A. We hope that progress will be made in nuclear fusion, the cleanest energy source available. To achieve this, plasma flows through superconductors at high speeds, around 10,000 revolutions per second. Magnets are used to reduce plasma friction in the tubes. We use AI to try to optimize, in real time, the calibration of these magnets so that the resistance is as low as possible.
Q. The interest of the general public, and apparently also of businesses, has turned to generative AI. Do you think this could harm progress in many other areas of AI, like the ones you just mentioned?
A. We have been working on generative AI for a long time. In fact, the models that are successful today are based on an architecture called Transformer that Google scientists developed five years ago. What’s happened over the last 12 or 18 months is that things have escalated very quickly: we have bigger models and more data. The fundamental change is that we can identify with these models of conventional language, like the one you and I are talking about now, and that makes it more accessible. Before, only computer scientists could relate to this technology; now anyone who can speak and write.
AI is very powerful and promising, but you have to be very careful because it is a very powerful technology
Q. You mentioned the importance of being careful when developing AI. What kind of rules do they follow?
A. AI is very powerful and promising, but you have to be very careful because it is a very powerful technology. We have a number of operational principles on how we can conduct our investigations. A second element is that we conduct research ourselves in areas such as bias and equity, to ensure that we are addressing these challenges properly. Third, it is important to have a correct institutional setup in the organization and an appropriate culture. We have multidisciplinary groups including ethicists, engineers and a wide range of professionals from different specializations, who test and analyze the benefits and risks of each system we develop. We also invite external specialists to help us.
Q. How do you think this technology should be regulated?

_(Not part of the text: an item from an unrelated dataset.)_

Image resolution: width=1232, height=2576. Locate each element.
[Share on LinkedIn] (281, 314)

A. Regulation is important. I think this needs to be measured and proportionate so as not to restrict innovation and at the same time mitigate significant risks, because I think this is an exceptionally promising technology.

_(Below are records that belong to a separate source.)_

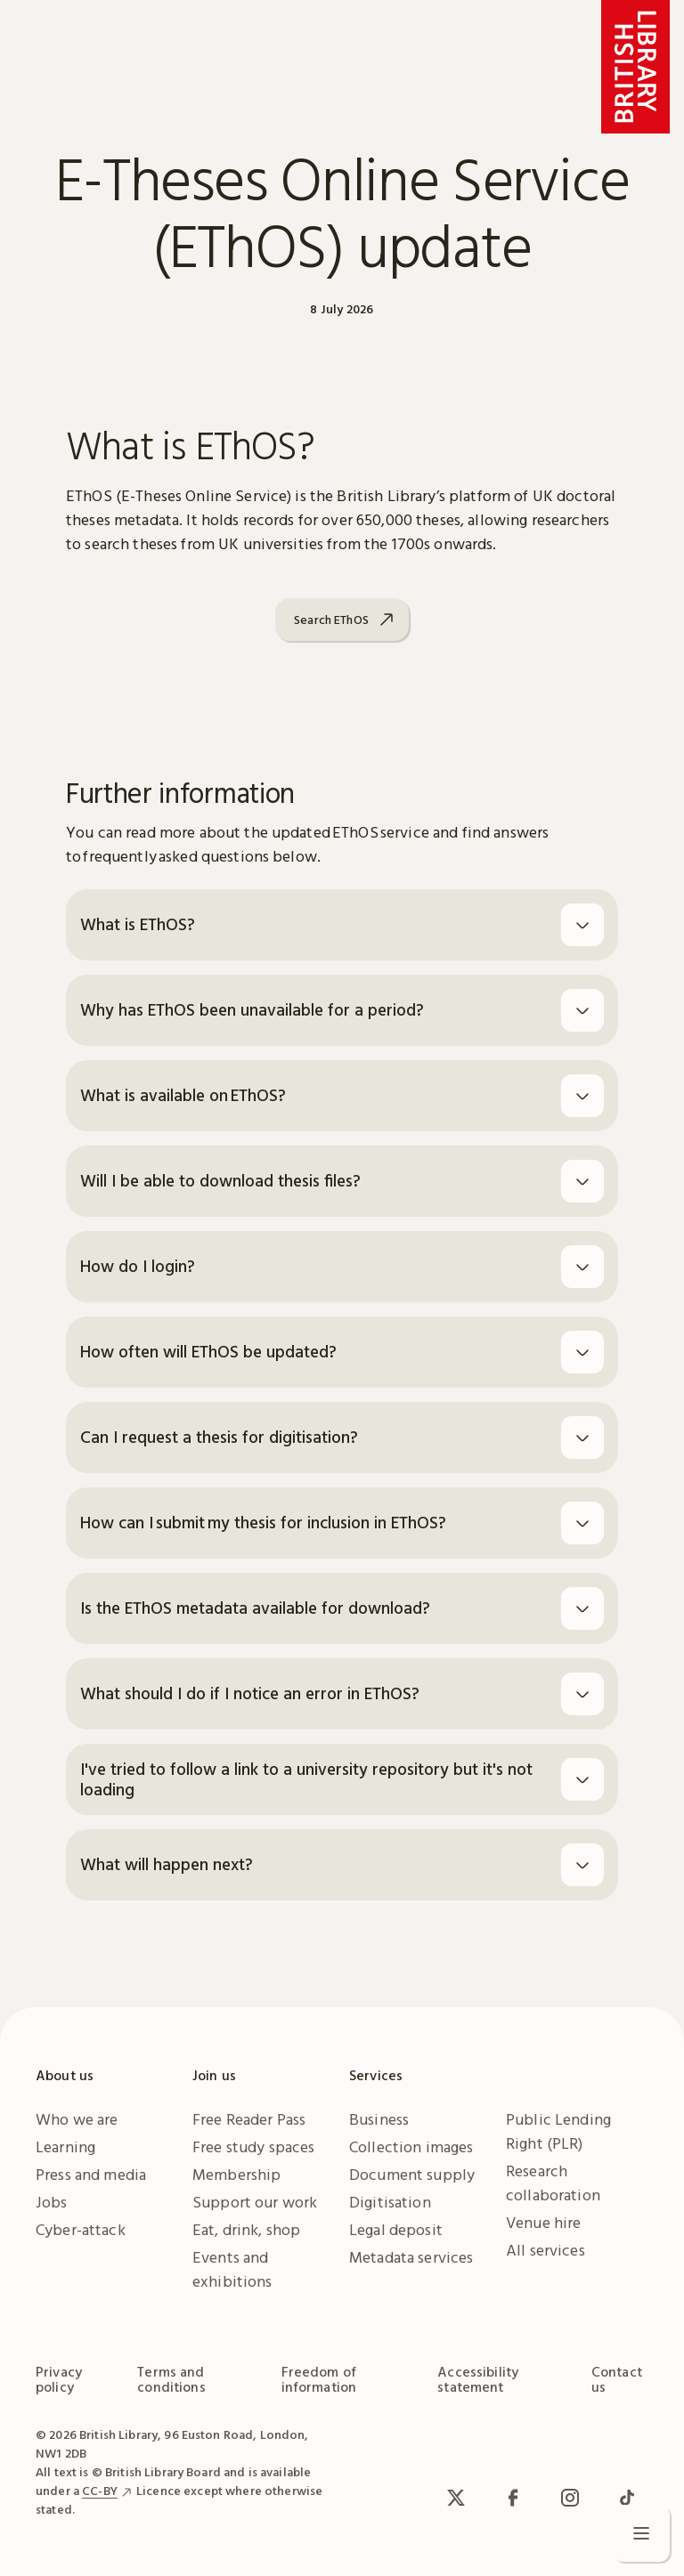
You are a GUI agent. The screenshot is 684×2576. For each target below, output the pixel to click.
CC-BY (100, 2491)
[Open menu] (641, 2533)
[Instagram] (570, 2497)
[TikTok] (627, 2497)
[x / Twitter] (456, 2497)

Q. Do you think the approximation of regulations on artificial intelligence that the EU has just approved is correct?
A. I think so, it establishes a proportionate and risk-based approach to each tool. It seems to me that this is a good starting point for the global debate. It’s important that we try to promote this kind of coordinated approach to regulation and policy around the world so that we can maximize the benefits for all – and there are many – and we can also adequately mitigate their risks.
Q. DeepMind was until now Google’s advanced AI laboratory. Has this changed after your company integrated with Google? Should they now direct their work more towards business outcomes?

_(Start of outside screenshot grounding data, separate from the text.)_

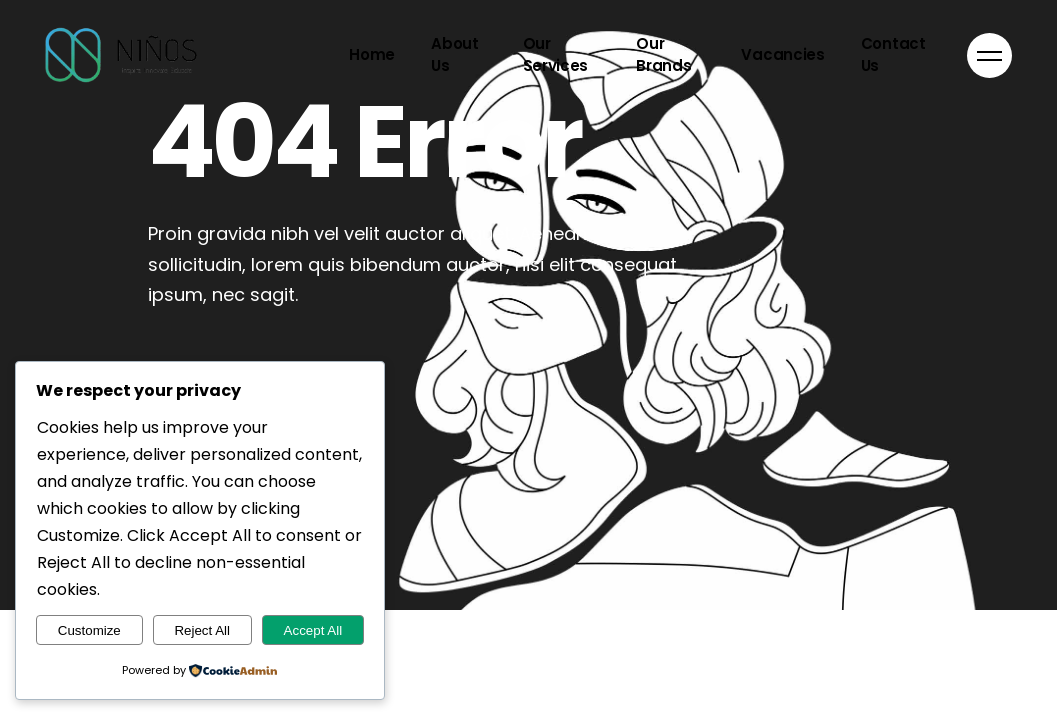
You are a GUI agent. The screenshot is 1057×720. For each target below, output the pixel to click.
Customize (89, 630)
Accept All (313, 630)
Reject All (202, 630)
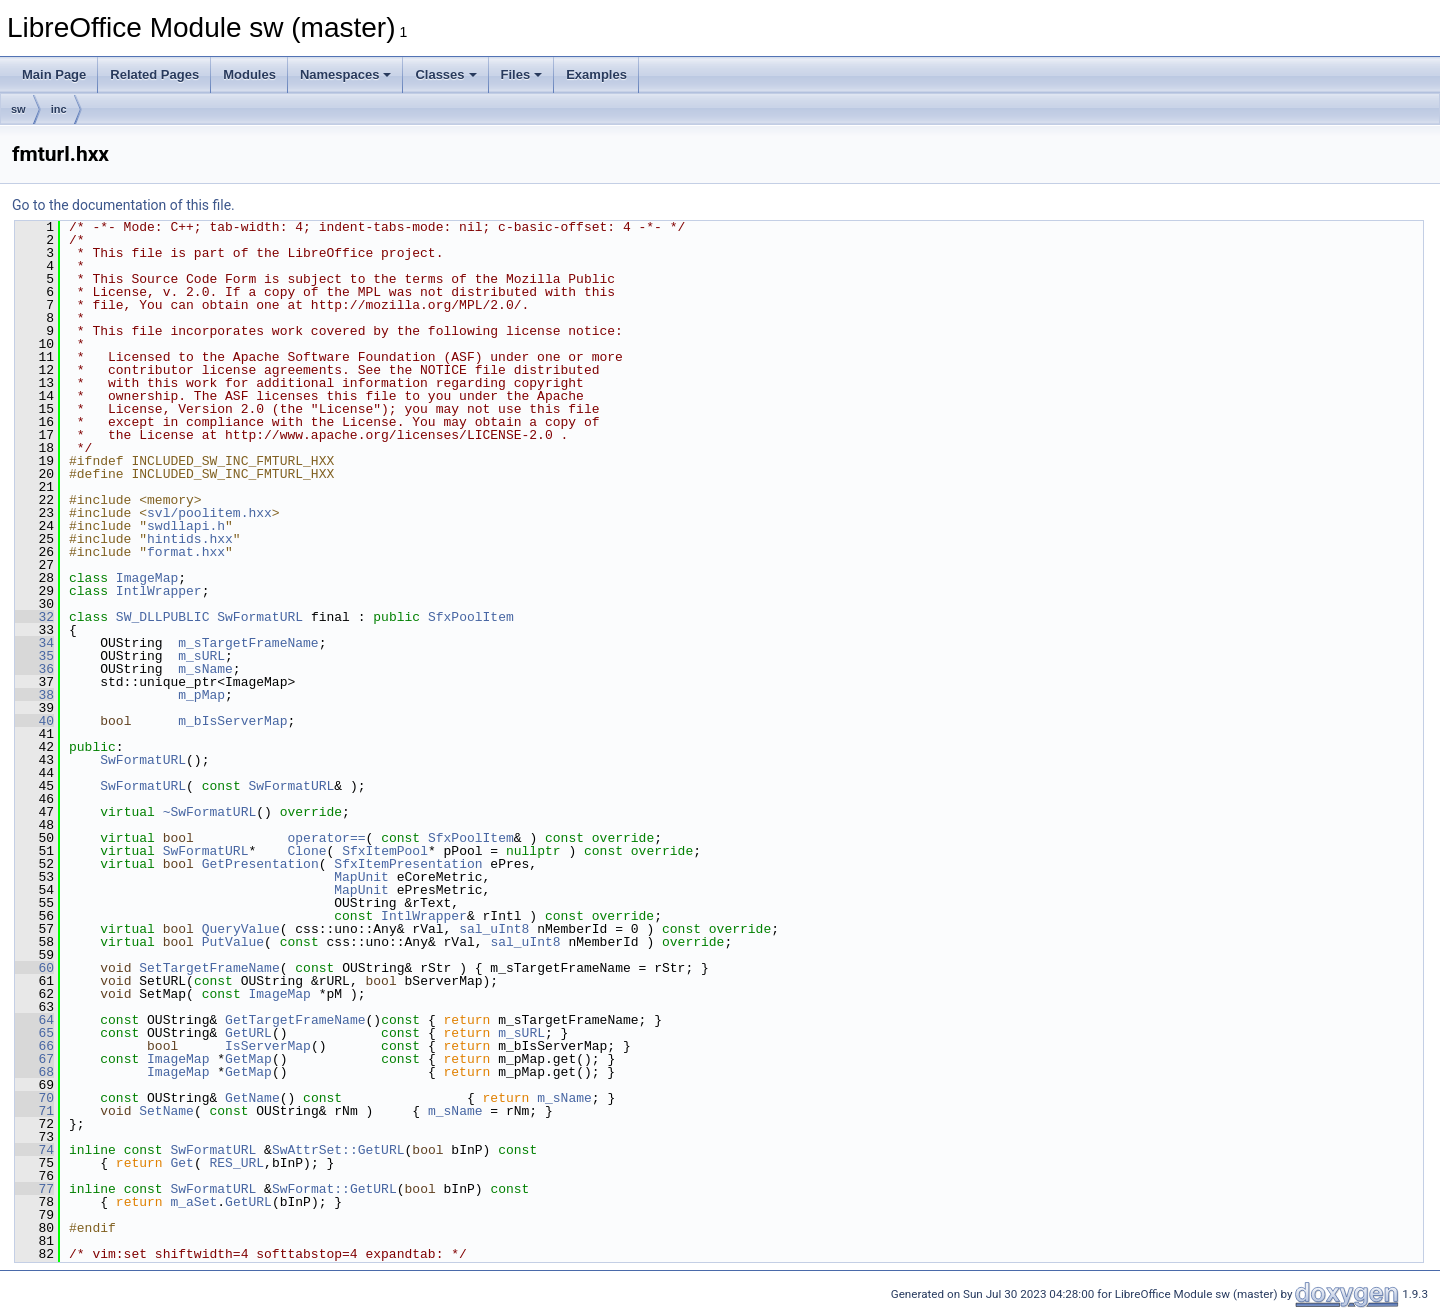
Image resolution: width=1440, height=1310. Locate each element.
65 (34, 1033)
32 (34, 617)
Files (522, 74)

A. I think the merger was a very successful initiative. On the one hand, we have a scientific team without equivalent in the field of AI; on the other, a huge market that we can access thanks to Google, which gives us the opportunity to try to solve people’s problems. My job is to find ideas at the intersection of these two spheres. And when we find them, let’s incubate each idea and move it forward.
Q. Give me an example in which these two elements coincided.
A. At Deepmind we have software, MuZero, capable of playing chess, Go and other complex games. One day while talking to someone from YouTube, they told us that they need to reduce the bandwidth needed to deliver our videos to people around the world, so you can watch them no matter how fast your connection is. Internet. There was a very creative moment where we realized that a video, in essence, is like a game of chess: it can be seen as a succession of individual still images, and there are transitions between these images . Each of these images can be a position on the board, and the transitions, chess moves. So we applied MuZero to a video and gave it the goal of reducing its size, compressing it. We found that this had a huge impact on the weight of these videos, and now this technology is already integrated into YouTube.